Report on Pagan (United States) — 5 May-11 May 2010
Smithsonian / US Geological Survey Weekly Volcanic Activity Report,
5 May-11 May 2010
Managing Editor: Sally Kuhn Sennert
Please cite this report as:
Global Volcanism Program, 2010. Report on Pagan (United States). In: Sennert, S K (ed.), Weekly Volcanic Activity Report, 5 May-11 May 2010. Smithsonian Institution and US Geological Survey.
18.13°N, 145.8°E; summit elev. 570 m
All times are local (unless otherwise noted)
Steam and gas plumes from Pagan were seen in satellite imagery on 28 April (UTC) and 3 May; no unusual thermal activity was identified. A visitor to the island saw a minor ash emission on the morning of 3 May. The Aviation Color Code was raised to Yellow and the Volcano Alert Level was raised to Advisory on 6 May based on the recent satellite observations and confirmed minor ashfall on the island.

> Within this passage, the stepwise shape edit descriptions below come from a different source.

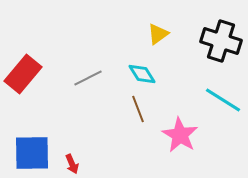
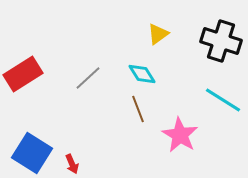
red rectangle: rotated 18 degrees clockwise
gray line: rotated 16 degrees counterclockwise
blue square: rotated 33 degrees clockwise
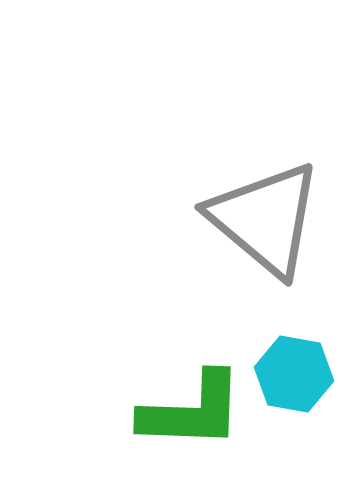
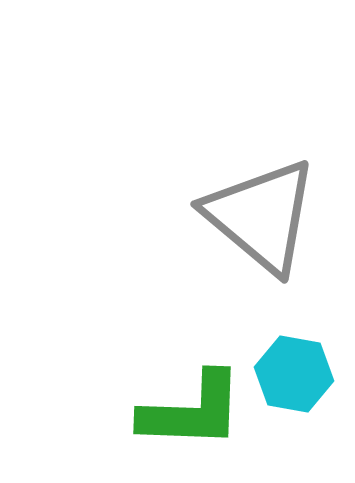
gray triangle: moved 4 px left, 3 px up
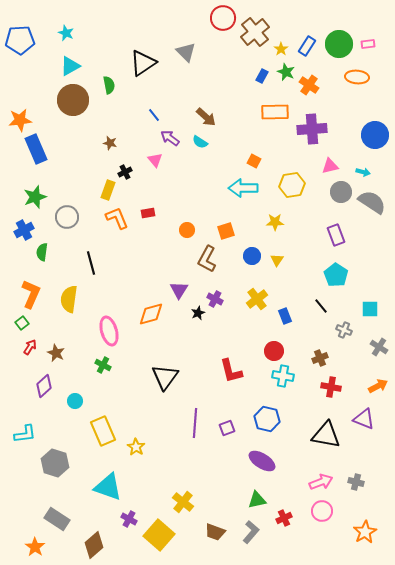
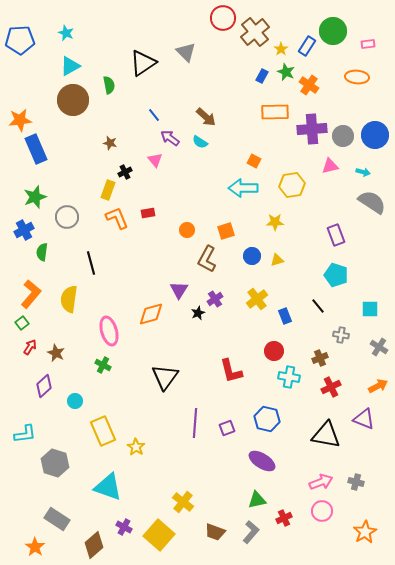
green circle at (339, 44): moved 6 px left, 13 px up
gray circle at (341, 192): moved 2 px right, 56 px up
yellow triangle at (277, 260): rotated 40 degrees clockwise
cyan pentagon at (336, 275): rotated 15 degrees counterclockwise
orange L-shape at (31, 294): rotated 16 degrees clockwise
purple cross at (215, 299): rotated 28 degrees clockwise
black line at (321, 306): moved 3 px left
gray cross at (344, 330): moved 3 px left, 5 px down; rotated 14 degrees counterclockwise
cyan cross at (283, 376): moved 6 px right, 1 px down
red cross at (331, 387): rotated 36 degrees counterclockwise
purple cross at (129, 519): moved 5 px left, 8 px down
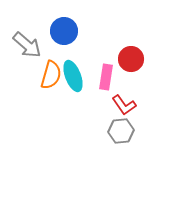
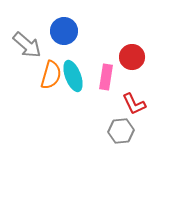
red circle: moved 1 px right, 2 px up
red L-shape: moved 10 px right, 1 px up; rotated 10 degrees clockwise
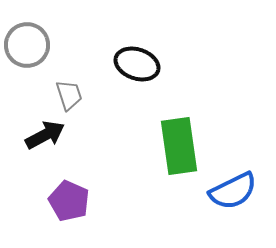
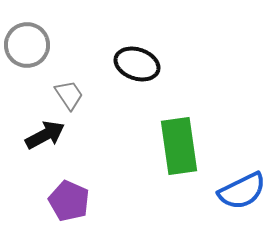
gray trapezoid: rotated 16 degrees counterclockwise
blue semicircle: moved 9 px right
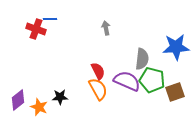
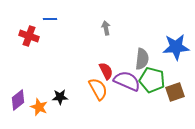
red cross: moved 7 px left, 7 px down
red semicircle: moved 8 px right
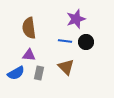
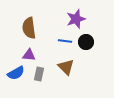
gray rectangle: moved 1 px down
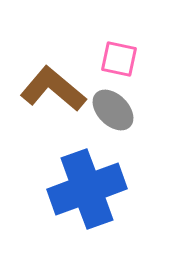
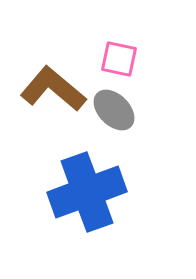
gray ellipse: moved 1 px right
blue cross: moved 3 px down
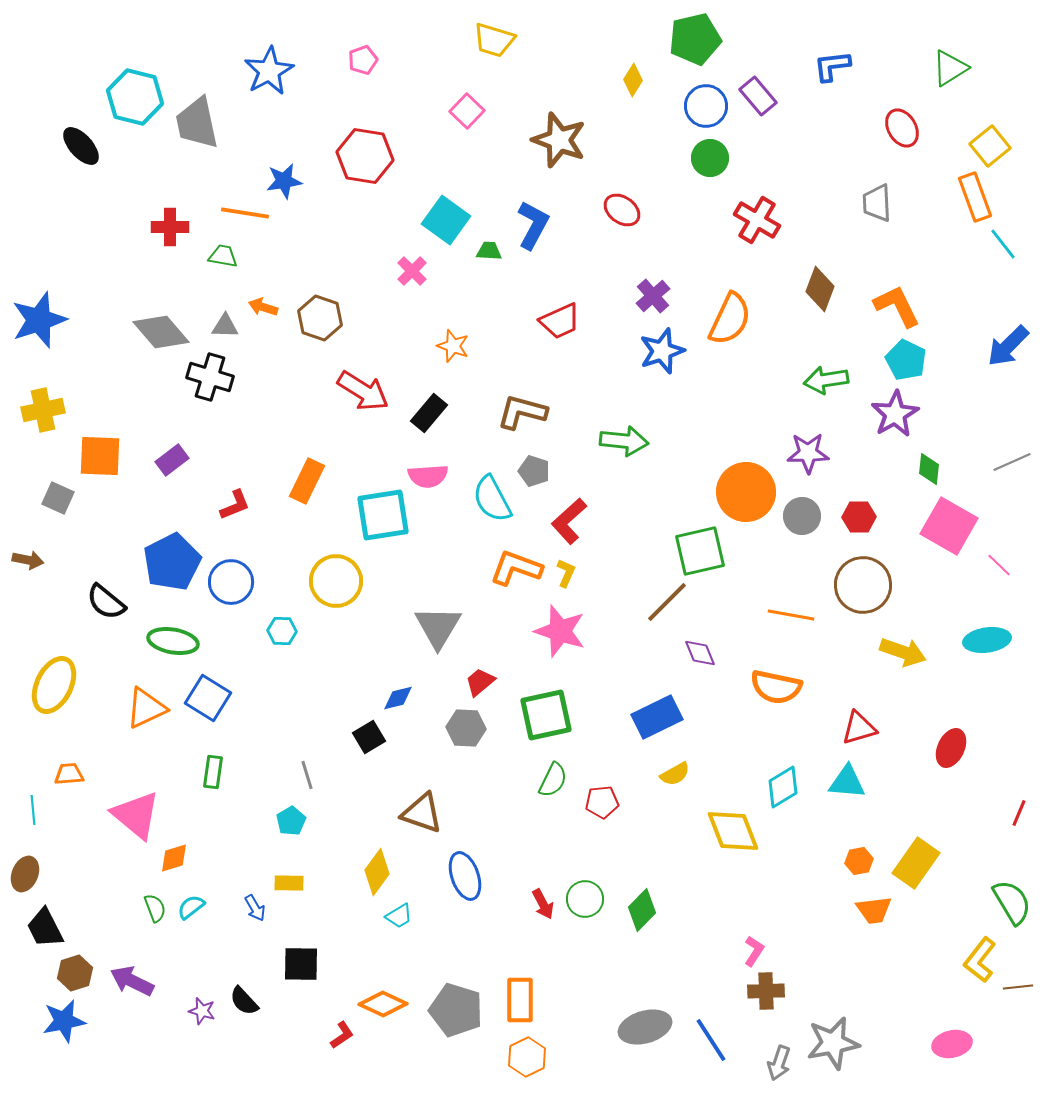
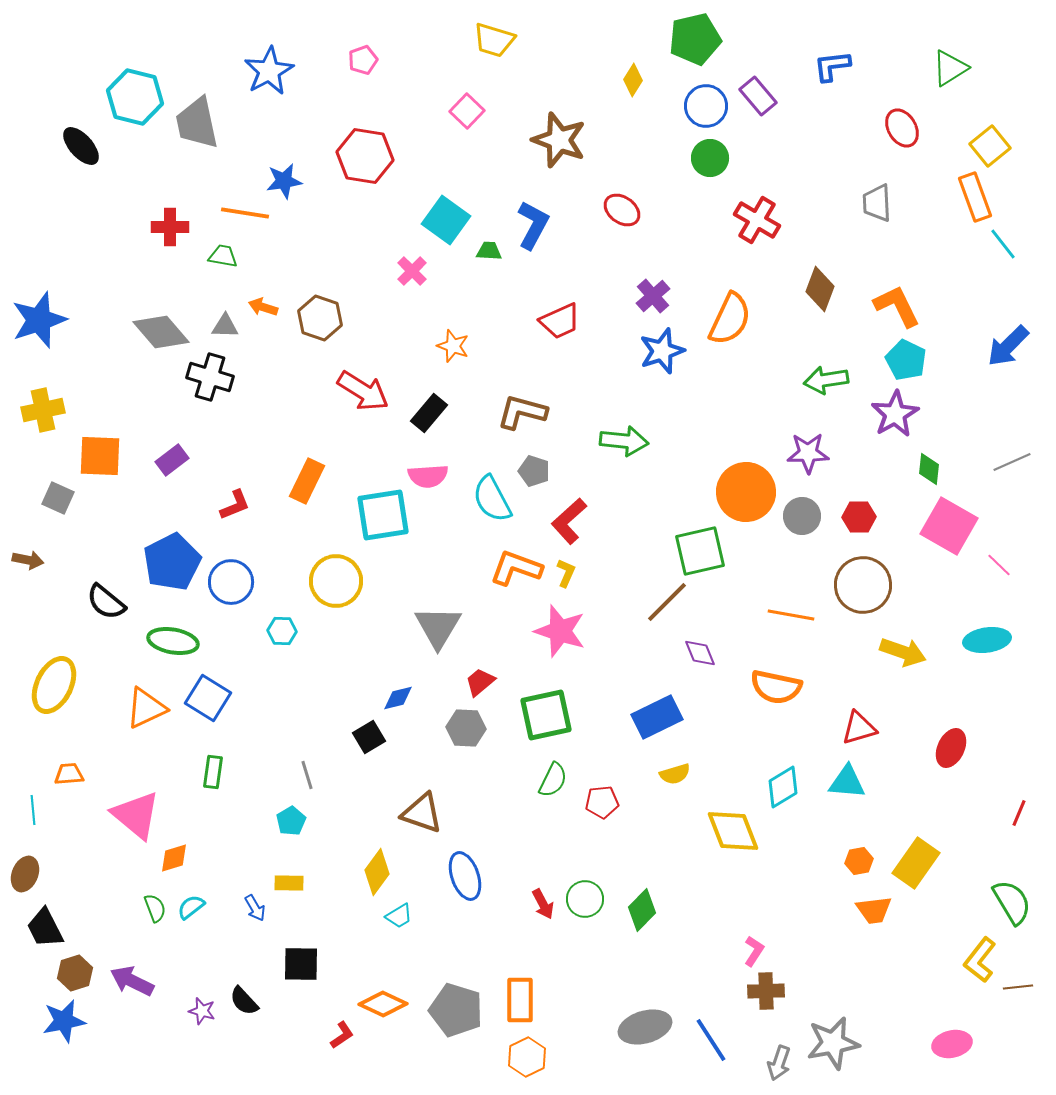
yellow semicircle at (675, 774): rotated 12 degrees clockwise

Geological Summary. Pagan Island, the largest and one of the most active of the Mariana Islands volcanoes, consists of two stratovolcanoes connected by a narrow isthmus. Both North and South Pagan stratovolcanoes were constructed within calderas, 7 and 4 km in diameter, respectively. North Pagan at the NE end of the island rises above the flat floor of the northern caldera, which may have formed less than 1,000 years ago. South Pagan is a stratovolcano with an elongated summit containing four distinct craters. Almost all of the recorded eruptions, which date back to the 17th century, have originated from North Pagan. The largest eruption during historical time took place in 1981 and prompted the evacuation of the sparsely populated island.